> _Task directions_:
Only the lines below from the one containing "Schalten Sie jetzt" through the one containing "La Samsung NX" belong in the answer, repeated exactly and without pictures.

> _Extracted entries_:
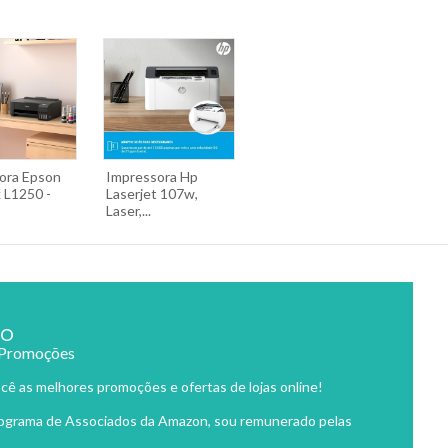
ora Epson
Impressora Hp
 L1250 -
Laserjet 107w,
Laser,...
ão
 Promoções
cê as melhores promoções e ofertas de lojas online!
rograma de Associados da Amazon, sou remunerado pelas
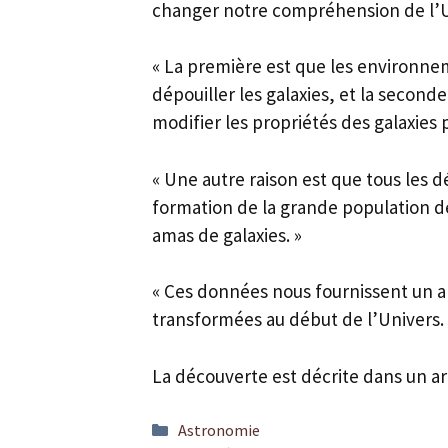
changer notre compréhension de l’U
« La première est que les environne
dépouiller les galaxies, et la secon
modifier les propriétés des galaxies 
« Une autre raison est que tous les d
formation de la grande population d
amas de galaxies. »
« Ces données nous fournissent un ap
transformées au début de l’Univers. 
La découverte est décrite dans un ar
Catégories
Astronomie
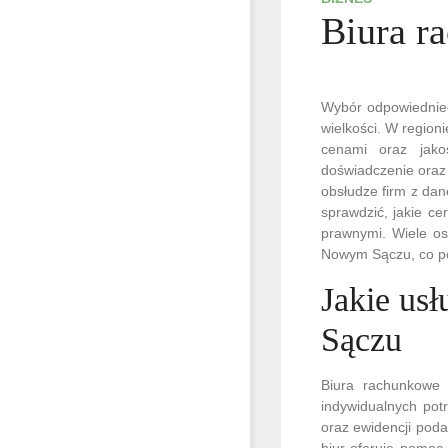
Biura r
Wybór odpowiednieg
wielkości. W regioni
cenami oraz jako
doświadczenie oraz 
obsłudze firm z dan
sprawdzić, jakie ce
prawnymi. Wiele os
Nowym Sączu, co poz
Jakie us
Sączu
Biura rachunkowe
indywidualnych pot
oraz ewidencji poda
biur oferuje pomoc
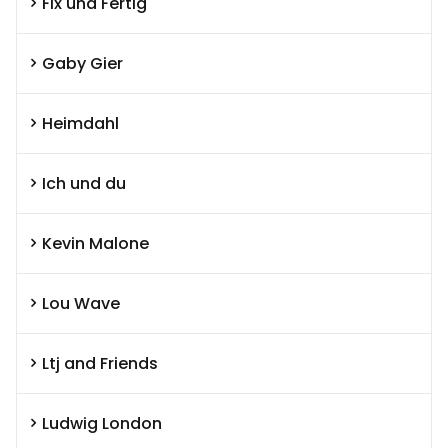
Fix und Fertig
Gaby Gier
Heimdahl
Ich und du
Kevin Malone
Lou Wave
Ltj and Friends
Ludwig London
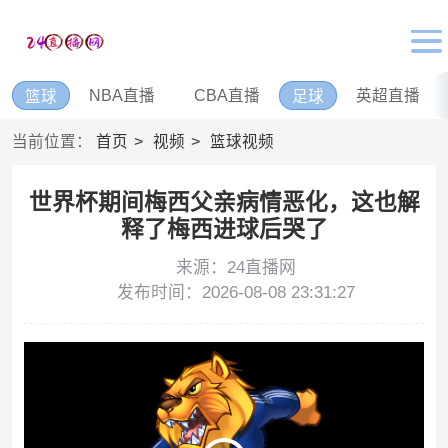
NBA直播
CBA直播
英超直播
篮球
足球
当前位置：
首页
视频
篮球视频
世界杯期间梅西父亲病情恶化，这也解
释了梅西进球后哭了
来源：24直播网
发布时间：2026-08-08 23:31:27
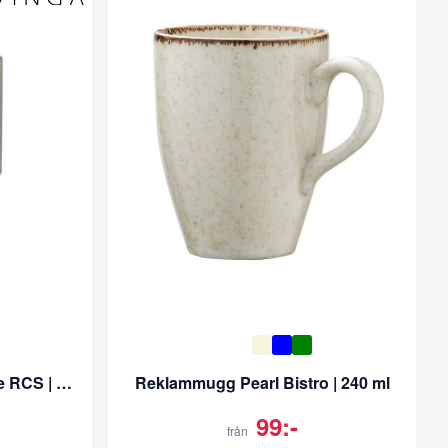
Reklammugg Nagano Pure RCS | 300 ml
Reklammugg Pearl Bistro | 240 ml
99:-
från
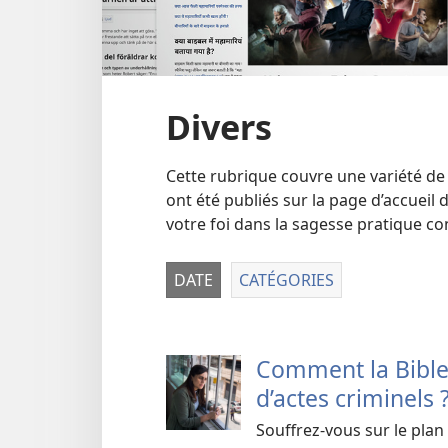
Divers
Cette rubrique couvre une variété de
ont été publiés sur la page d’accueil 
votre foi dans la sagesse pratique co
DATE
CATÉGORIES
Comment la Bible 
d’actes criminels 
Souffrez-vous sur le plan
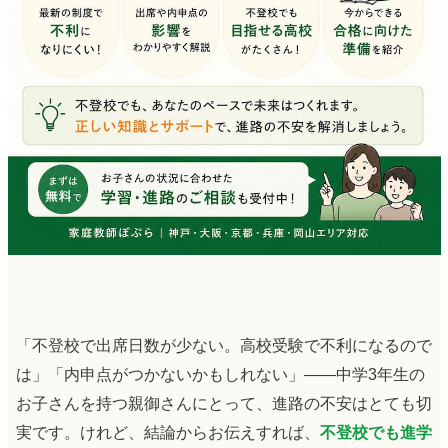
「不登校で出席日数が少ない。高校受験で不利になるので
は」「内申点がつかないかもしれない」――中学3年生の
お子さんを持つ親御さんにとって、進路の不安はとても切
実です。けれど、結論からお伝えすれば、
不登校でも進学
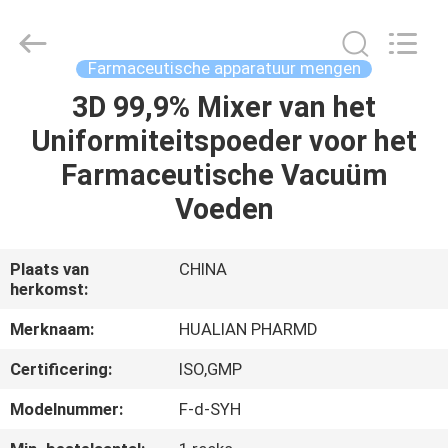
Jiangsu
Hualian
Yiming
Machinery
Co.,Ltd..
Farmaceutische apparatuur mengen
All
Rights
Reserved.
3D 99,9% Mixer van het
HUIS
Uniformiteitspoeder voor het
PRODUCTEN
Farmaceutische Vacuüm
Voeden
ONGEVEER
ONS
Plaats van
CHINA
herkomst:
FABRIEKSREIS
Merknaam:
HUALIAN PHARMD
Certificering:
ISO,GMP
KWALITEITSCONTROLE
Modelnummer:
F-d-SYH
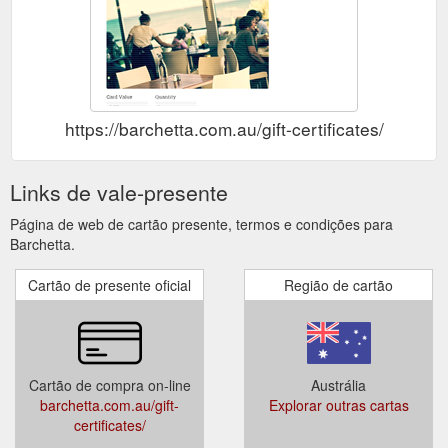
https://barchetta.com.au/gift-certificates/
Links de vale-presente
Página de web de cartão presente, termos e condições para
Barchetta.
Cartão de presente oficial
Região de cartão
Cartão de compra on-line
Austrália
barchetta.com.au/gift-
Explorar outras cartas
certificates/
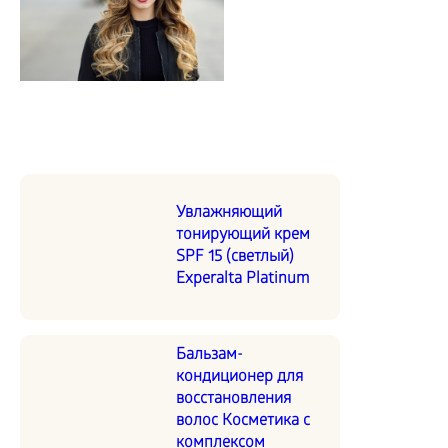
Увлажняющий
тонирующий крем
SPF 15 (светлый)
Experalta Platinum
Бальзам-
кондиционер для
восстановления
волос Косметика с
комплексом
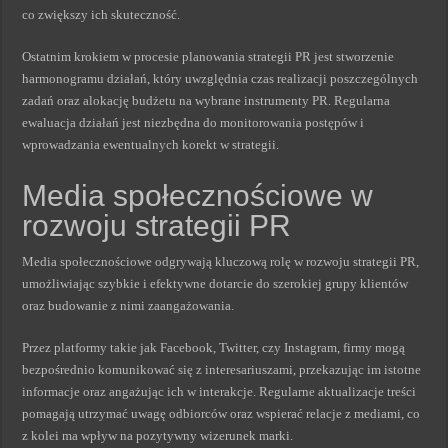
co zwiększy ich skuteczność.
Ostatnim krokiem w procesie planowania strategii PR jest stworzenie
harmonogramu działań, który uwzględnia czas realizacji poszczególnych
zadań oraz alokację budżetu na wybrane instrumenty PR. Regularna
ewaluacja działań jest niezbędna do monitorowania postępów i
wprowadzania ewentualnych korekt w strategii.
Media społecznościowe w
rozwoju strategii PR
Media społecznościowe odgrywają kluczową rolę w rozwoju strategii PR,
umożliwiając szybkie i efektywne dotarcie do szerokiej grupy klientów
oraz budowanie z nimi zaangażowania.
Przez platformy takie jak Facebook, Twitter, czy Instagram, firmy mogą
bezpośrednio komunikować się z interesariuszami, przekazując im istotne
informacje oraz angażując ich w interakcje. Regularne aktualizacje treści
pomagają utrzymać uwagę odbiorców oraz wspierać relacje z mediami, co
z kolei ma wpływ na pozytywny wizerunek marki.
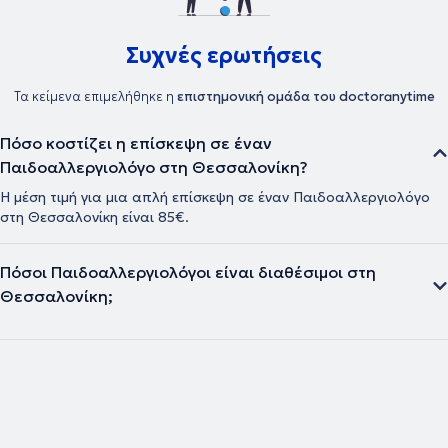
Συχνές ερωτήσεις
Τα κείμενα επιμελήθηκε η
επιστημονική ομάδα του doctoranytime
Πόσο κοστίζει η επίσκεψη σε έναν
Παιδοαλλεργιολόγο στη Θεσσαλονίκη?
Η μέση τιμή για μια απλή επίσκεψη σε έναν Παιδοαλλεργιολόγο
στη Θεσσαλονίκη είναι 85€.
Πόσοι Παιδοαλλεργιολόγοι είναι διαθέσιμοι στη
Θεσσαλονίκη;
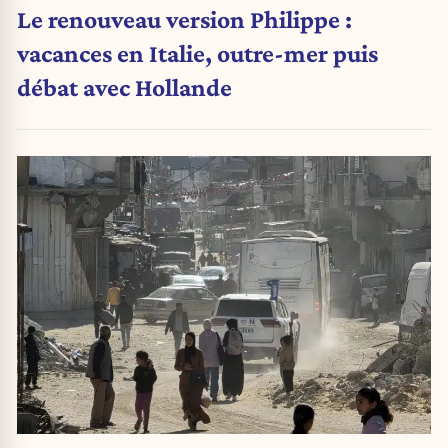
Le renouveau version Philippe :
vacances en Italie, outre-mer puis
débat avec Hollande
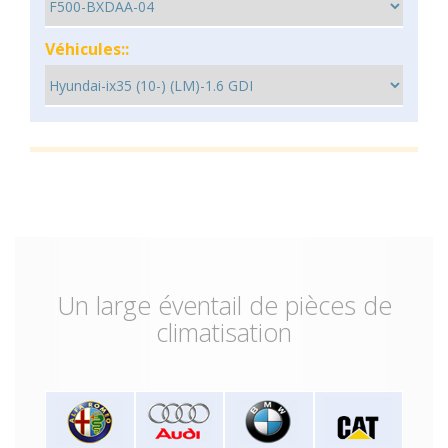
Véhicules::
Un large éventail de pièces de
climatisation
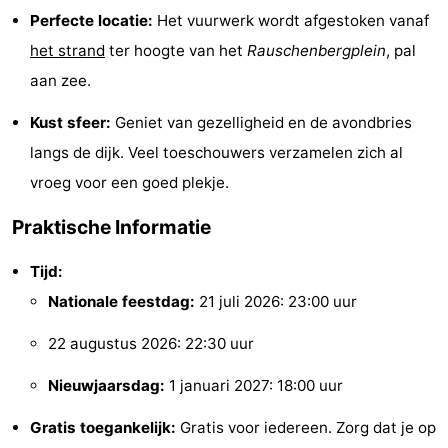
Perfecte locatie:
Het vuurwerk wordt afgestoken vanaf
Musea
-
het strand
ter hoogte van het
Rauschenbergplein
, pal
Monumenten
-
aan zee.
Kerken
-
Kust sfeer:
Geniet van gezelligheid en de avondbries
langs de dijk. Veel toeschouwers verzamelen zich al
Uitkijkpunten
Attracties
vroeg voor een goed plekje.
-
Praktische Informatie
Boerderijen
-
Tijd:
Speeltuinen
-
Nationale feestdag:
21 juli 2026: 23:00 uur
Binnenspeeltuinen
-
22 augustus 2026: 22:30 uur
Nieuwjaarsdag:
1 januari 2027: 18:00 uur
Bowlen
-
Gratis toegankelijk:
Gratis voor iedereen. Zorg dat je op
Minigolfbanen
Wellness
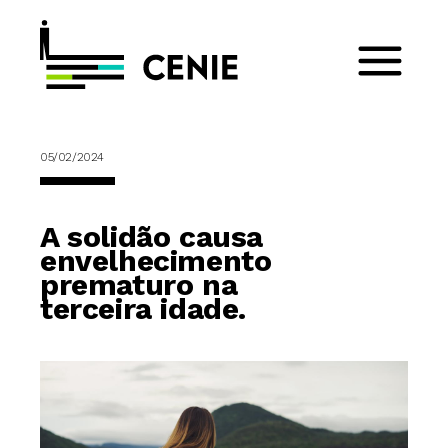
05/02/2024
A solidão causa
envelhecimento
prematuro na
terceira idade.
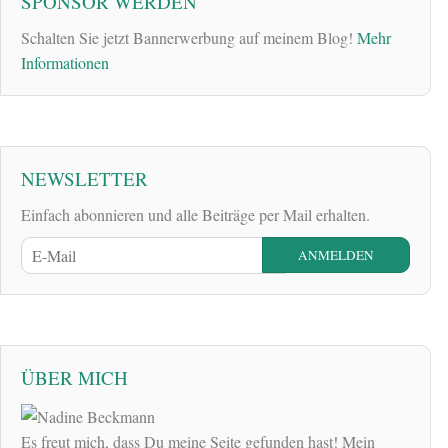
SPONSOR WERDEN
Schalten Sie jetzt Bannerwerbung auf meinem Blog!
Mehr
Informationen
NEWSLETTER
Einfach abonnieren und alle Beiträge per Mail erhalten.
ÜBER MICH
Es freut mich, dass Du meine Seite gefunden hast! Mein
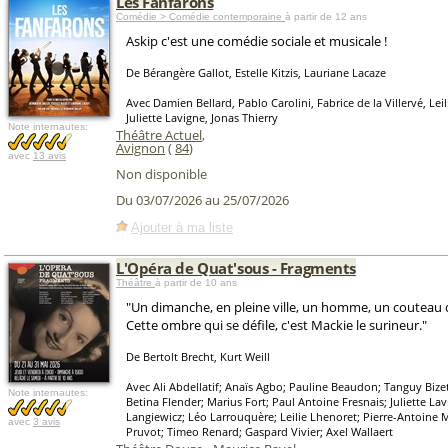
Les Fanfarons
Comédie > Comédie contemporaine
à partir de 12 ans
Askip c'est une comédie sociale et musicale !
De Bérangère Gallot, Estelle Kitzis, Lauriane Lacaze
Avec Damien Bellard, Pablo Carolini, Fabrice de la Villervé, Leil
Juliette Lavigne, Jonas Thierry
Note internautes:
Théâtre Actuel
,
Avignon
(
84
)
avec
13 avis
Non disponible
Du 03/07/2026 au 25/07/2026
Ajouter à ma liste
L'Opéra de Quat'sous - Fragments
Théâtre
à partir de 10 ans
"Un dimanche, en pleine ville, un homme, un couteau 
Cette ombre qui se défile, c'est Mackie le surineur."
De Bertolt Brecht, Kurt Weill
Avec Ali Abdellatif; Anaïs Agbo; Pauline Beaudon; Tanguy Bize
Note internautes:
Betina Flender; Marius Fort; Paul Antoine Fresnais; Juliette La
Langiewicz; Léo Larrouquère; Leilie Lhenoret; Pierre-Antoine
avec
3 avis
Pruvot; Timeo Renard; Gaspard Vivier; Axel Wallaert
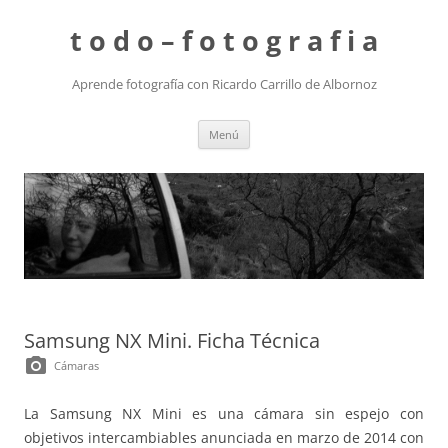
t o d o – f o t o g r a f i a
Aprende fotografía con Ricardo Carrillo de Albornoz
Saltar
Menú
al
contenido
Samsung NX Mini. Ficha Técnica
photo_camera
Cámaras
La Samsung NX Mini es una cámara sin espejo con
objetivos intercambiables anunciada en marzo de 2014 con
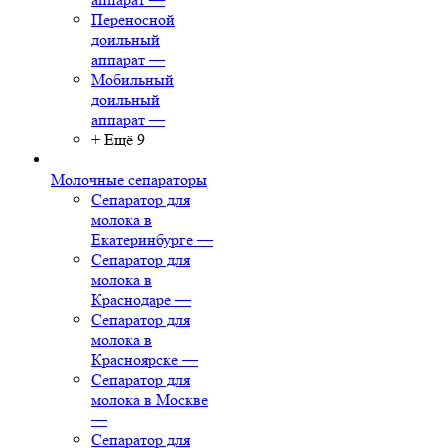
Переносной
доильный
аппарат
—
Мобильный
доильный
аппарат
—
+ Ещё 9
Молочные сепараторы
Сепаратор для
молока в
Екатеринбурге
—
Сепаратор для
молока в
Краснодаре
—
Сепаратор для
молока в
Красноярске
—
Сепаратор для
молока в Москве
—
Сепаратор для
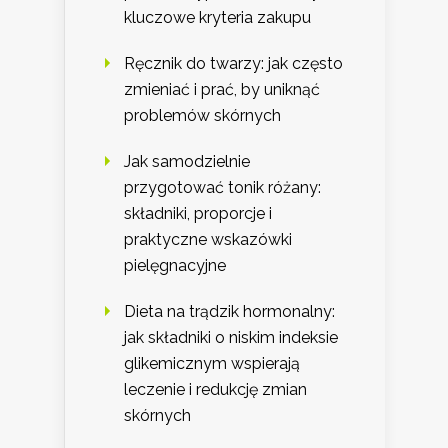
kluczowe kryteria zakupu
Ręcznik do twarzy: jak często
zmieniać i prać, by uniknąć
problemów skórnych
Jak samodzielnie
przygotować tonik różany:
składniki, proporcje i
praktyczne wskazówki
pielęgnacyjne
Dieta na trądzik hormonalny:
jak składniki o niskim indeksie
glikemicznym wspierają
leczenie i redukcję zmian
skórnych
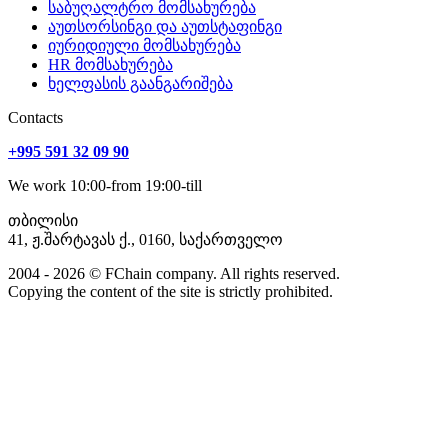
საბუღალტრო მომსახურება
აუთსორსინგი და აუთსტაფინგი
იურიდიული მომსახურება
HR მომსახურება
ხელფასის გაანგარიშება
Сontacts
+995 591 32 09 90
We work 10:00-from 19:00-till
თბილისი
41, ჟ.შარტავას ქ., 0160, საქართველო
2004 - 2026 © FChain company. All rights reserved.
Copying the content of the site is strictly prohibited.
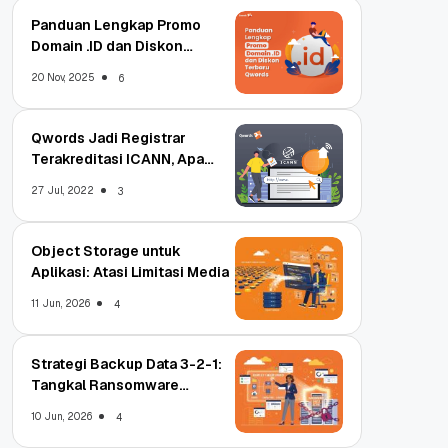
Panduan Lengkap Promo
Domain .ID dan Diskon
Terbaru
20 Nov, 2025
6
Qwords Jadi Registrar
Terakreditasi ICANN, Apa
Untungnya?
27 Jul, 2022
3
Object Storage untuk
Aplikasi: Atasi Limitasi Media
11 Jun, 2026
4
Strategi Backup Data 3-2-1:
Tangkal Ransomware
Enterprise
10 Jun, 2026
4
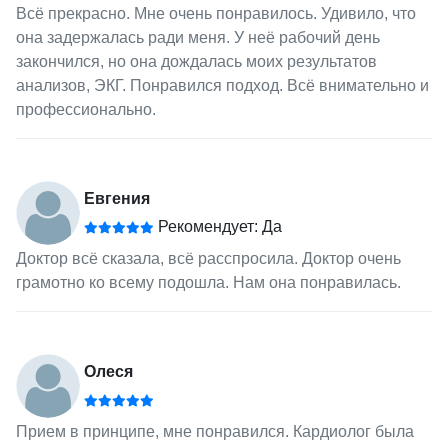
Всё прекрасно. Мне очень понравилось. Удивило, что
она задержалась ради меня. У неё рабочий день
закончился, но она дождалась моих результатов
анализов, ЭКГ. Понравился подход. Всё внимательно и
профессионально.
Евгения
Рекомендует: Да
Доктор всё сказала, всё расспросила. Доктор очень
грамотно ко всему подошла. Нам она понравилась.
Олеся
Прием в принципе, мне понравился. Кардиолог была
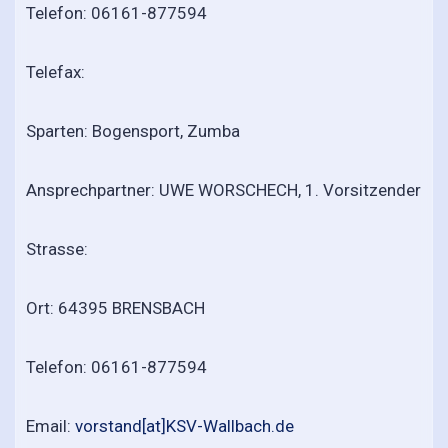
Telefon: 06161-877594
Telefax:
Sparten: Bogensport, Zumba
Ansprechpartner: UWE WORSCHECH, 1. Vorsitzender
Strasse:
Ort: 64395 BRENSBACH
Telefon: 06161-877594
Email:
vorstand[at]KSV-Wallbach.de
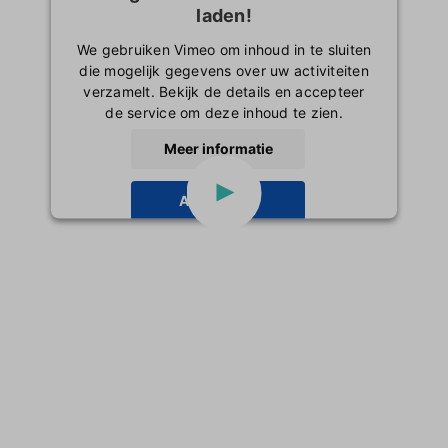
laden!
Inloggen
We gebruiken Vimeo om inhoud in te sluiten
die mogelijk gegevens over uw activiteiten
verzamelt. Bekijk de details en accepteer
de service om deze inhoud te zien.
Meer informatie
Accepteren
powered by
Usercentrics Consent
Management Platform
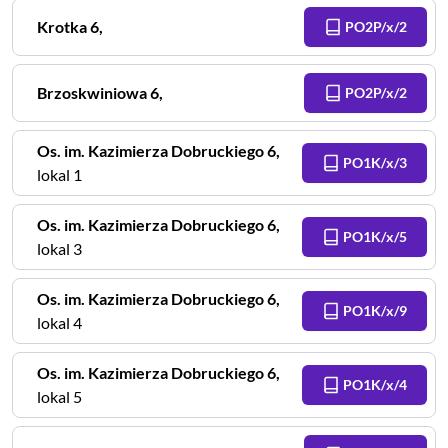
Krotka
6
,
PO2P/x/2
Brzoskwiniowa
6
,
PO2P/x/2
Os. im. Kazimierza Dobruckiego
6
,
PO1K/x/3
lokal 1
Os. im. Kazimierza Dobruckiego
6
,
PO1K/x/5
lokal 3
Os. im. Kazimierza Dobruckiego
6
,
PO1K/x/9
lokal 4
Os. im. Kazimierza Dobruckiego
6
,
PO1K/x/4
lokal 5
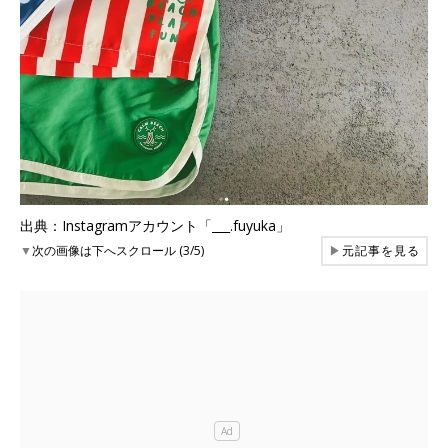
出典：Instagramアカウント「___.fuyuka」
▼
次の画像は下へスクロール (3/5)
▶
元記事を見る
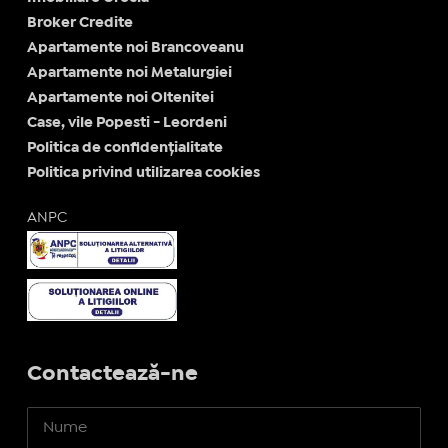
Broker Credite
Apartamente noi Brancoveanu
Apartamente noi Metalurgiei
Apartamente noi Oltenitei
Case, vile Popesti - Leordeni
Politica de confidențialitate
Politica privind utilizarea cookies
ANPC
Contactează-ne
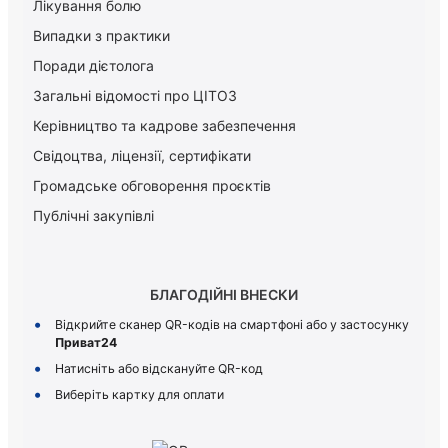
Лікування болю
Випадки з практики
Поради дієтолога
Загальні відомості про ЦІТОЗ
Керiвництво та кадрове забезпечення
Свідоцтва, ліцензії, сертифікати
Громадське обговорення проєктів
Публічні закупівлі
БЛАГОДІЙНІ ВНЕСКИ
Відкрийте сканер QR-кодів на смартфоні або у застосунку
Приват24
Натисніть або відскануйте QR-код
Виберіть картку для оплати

> _Answer section_:
Schalten Sie jetzt Bannerwerbung auf meinem Blog!
Mehr
Informationen
NEWSLETTER
Einfach abonnieren und alle Beiträge per Mail erhalten.
ÜBER MICH
Es freut mich, dass Du meine Seite gefunden hast! Mein
Les Fanfarons
Comédie > Comédie contemporaine
à partir de 12 ans
Askip c'est une comédie sociale et musicale !
De Bérangère Gallot, Estelle Kitzis, Lauriane Lacaze
Avec Damien Bellard, Pablo Carolini, Fabrice de la Villervé, Leil
Juliette Lavigne, Jonas Thierry
Note internautes:
Théâtre Actuel
,
Avignon
(
84
)
avec
13 avis
Non disponible
Du 03/07/2026 au 25/07/2026
Ajouter à ma liste
L'Opéra de Quat'sous - Fragments
Théâtre
à partir de 10 ans
"Un dimanche, en pleine ville, un homme, un couteau 
Cette ombre qui se défile, c'est Mackie le surineur."
De Bertolt Brecht, Kurt Weill
Avec Ali Abdellatif; Anaïs Agbo; Pauline Beaudon; Tanguy Bize
Note internautes:
Betina Flender; Marius Fort; Paul Antoine Fresnais; Juliette La
Langiewicz; Léo Larrouquère; Leilie Lhenoret; Pierre-Antoine
avec
3 avis
Pruvot; Timeo Renard; Gaspard Vivier; Axel Wallaert
t o d o – f o t o g r a f i a
Aprende fotografía con Ricardo Carrillo de Albornoz
Saltar
Menú
al
contenido
Samsung NX Mini. Ficha Técnica
photo_camera
Cámaras
La Samsung NX Mini es una cámara sin espejo con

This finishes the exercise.